(Items from a dataset)
• • • • •
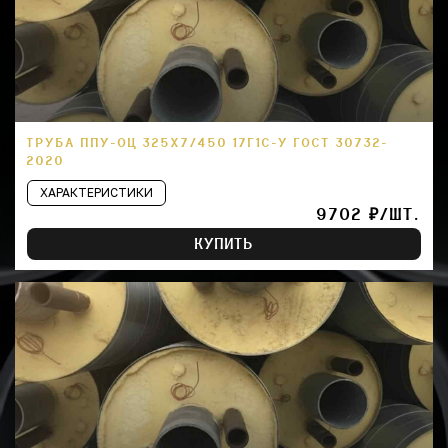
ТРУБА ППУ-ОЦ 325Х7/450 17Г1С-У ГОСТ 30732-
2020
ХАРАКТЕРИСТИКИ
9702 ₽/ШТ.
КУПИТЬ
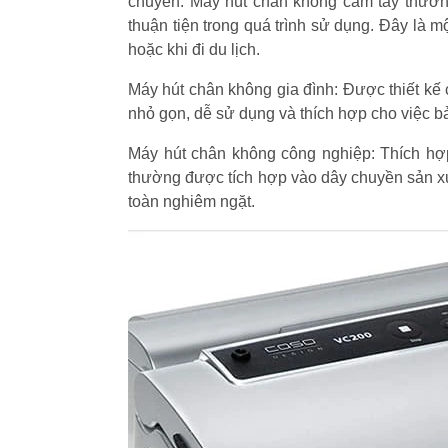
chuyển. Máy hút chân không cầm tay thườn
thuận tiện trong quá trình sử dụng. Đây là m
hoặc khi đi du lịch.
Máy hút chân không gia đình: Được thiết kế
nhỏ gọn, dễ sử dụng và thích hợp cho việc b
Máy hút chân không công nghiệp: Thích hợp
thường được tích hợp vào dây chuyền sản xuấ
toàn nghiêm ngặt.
• • • • •
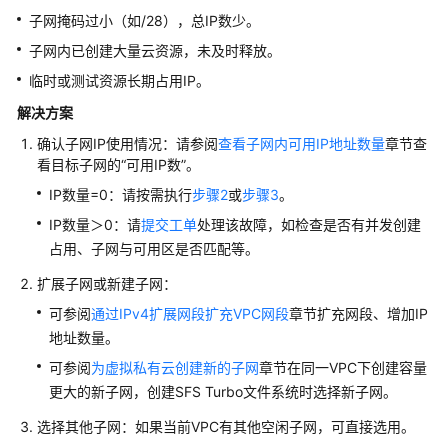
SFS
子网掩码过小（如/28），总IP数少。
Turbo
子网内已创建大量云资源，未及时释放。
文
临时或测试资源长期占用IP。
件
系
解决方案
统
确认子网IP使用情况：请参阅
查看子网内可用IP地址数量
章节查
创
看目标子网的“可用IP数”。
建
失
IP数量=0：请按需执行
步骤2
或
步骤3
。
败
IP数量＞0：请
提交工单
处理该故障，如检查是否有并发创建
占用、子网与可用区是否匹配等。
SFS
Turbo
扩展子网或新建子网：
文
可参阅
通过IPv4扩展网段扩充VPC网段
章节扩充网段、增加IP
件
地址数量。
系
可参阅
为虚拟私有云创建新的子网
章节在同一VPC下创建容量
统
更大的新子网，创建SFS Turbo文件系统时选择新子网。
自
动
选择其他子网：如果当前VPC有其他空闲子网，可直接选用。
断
• • • • •
(TASK REQUIREMENTS) Write out, word for word, the stretch of entries that begins at the line with "ТРУБА ППУ-ОЦ 325Х7/450" and ends at the line with "toàn nghiêm ngặt.". Pictures do not belong in it.

(EXPECTED ANSWER)
ТРУБА ППУ-ОЦ 325Х7/450 17Г1С-У ГОСТ 30732-
2020
ХАРАКТЕРИСТИКИ
9702 ₽/ШТ.
КУПИТЬ
chuyển. Máy hút chân không cầm tay thườn
thuận tiện trong quá trình sử dụng. Đây là m
hoặc khi đi du lịch.
Máy hút chân không gia đình: Được thiết kế
nhỏ gọn, dễ sử dụng và thích hợp cho việc b
Máy hút chân không công nghiệp: Thích hợp
thường được tích hợp vào dây chuyền sản xuấ
toàn nghiêm ngặt.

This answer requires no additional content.